Polzeath -- Tintagel

>>> A very strenuous 17 miles with a similar amount of ascent to that of the previous two routes.  The route can be divided into shorter sections, Port Isaac being the most obvious break point, but Port Quin and Trebarwith Strand also add to the options. The cliff scenery is consistently rugged and dramatic, and a particular feature of this stretch is the many, many abrupt small, narrow sea inlets bounded by sheer cliffs, often undercut into caves. Indeed, the coast path often passes over such undercut places, so in time in such places it will collapse into the sea.

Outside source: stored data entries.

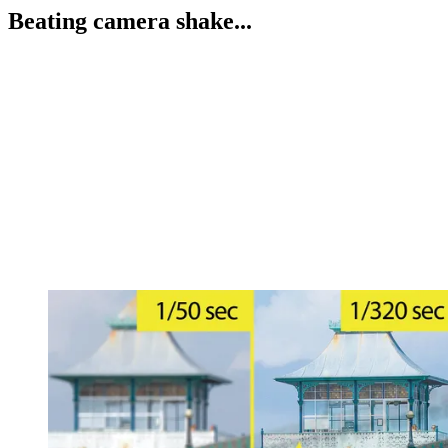
Beating camera shake...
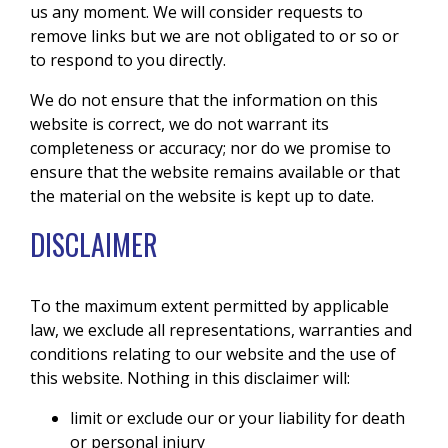
us any moment. We will consider requests to
remove links but we are not obligated to or so or
to respond to you directly.
We do not ensure that the information on this
website is correct, we do not warrant its
completeness or accuracy; nor do we promise to
ensure that the website remains available or that
the material on the website is kept up to date.
DISCLAIMER
To the maximum extent permitted by applicable
law, we exclude all representations, warranties and
conditions relating to our website and the use of
this website. Nothing in this disclaimer will:
limit or exclude our or your liability for death
or personal injury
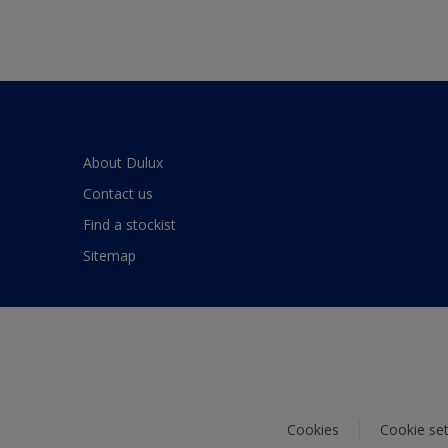
About Dulux
Contact us
Find a stockist
Sitemap
Cookies
Cookie set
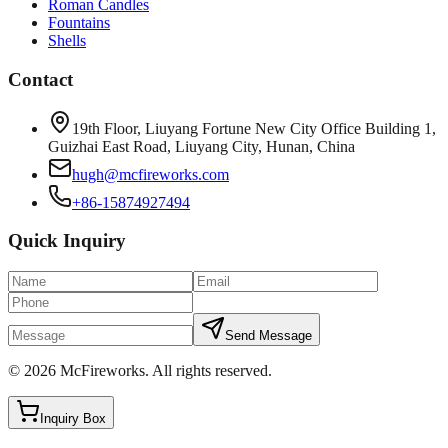
Roman Candles
Fountains
Shells
Contact
19th Floor, Liuyang Fortune New City Office Building 1,
Guizhai East Road, Liuyang City, Hunan, China
hugh@mcfireworks.com
+86-15874927494
Quick Inquiry
Send Message
©
2026
McFireworks
.
All rights reserved.
Inquiry Box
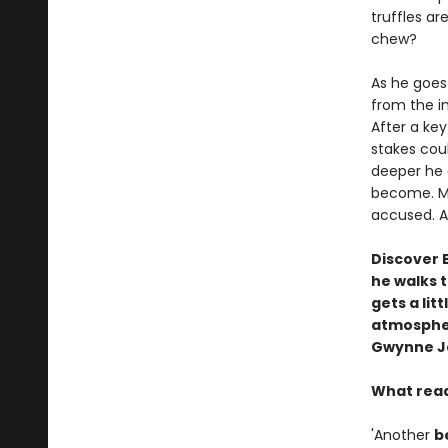
truffles ar
chew?
As he goes 
from the im
After a ke
stakes cou
deeper he 
become. Mu
accused. An
Discover 
he walks 
gets a lit
atmospheri
Gwynne J
What read
'Another
b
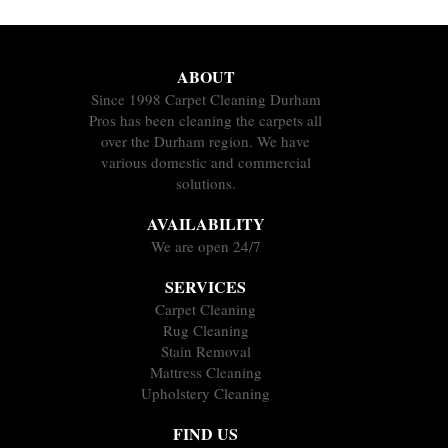
ABOUT
Since 1998 Carpet Cleaning Durham
Pros has been cleaning the carpets all
over the Durham region. We have
various domestic and commercial
solutions.
AVAILABILITY
We are open 24/7
SERVICES
Carpet Cleaning
Rug Cleaning
Stain Removal
Mattress Cleaning
Upholstery Cleaning
FIND US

To avoid disappointment, please be aware that Tintagel Island and the so-called King Arthur's Castle ruins are privately owned, and a significant charge is made for entry there - though this doesn't affect the coast path, which passes the island by. But in any case - sour grapes aside - the 'castle' there never saw King Arthur, as it dates from later, and I understand that although he did have a castle at Tintagel it was in fact just a little way inland.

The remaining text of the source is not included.